MSE = c(mean(m1$residuals^2), mean(m2$residuals^2), mean(m3$residuals^2), mean(m4$residuals^2))
RMSE = sqrt(MSE)
adjR2 = c(summary(m1)$adj.r.squared, summary(m2)$adj.r.squared, summary(m3)$adj.r.squared, summary(m4)$adj.r.squared)
model=c('m1','m2','m3','m4')
variables = c(length(m1$coefficients), length(m2$coefficients), length(m3$coefficients), length(m4$coefficients))
mdf <- data.frame(model=model, variables=variables, RMSE=RMSE, MSE=MSE, adjR2=adjR2)
From the table above m1 is the best model with the lowest RMSE/MSE and highest adjR2; however it is the most complex. m3 is the simplest with 4 variables but the worst in terms of all other metrics. The best model seem to be m4 with 6 variables and an adjR2 that is only 3 point below the best.
The evaluation dataset has to go through the same preprocessing as the training data. We impute missing values with the median and create the BAV column, then select the important X values to feed into the model m4.
edf <- read.csv(paste0(path, 'moneyball-evaluation-data.csv'))
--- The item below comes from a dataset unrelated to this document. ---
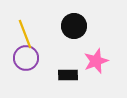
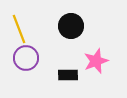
black circle: moved 3 px left
yellow line: moved 6 px left, 5 px up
names(edf) <- gsub('TEAM_', '', x=names(edf))
edf <- edf %>%
mutate_all(~ifelse(is.na(.), median(., na.rm = TRUE), .)) %>%
mutate(BAV = BATTING_H / (BATTING_H + BATTING_2B + BATTING_3B + BATTING_HR)) %>%
select(low_pvals[1:5])
edf$TARGET_WINS <- predict(m4, edf)
glimpse(edf)
## Rows: 259
## Columns: 6
## $ BATTING_H <int> 1209, 1221, 1395, 1539, 1445, 1431, 1430, 1385, 1259, 1397…
## $ BATTING_2B <int> 170, 151, 183, 309, 203, 236, 219, 158, 177, 212, 243, 239…
## $ BASERUN_SB <dbl> 62, 54, 59, 148, 92, 92, 365, 185, 150, 52, 64, 48, 31, 27…
## $ FIELDING_E <int> 140, 135, 156, 124, 616, 572, 490, 328, 226, 184, 200, 150…
## $ BAV <dbl> 0.8086957, 0.8200134, 0.8205882, 0.7558939, 0.8396281, 0.8…
## $ TARGET_WINS <dbl> 67.86022, 68.51494, 76.52813, 87.43947, 67.23702, 66.36193…
Comparing statistics from the known TARGET_WINS to the predicted TARGET_WINS
summary(df$TARGET_WINS)
## Min. 1st Qu. Median Mean 3rd Qu. Max.
## 0.00 71.00 82.00 80.79 92.00 146.00
summary(edf$TARGET_WINS)
## Min. 1st Qu. Median Mean 3rd Qu. Max.
## 28.59 76.44 81.29 80.48 85.83 111.71
Our predicted values have a similar mean and IQR range; however the min and max vary. This is still kind of surprising because the model had an adjR2 of 0.28 which isn’t very good but still captured enough of the relationship between X~y to make reasonable predictions on the evaluation set.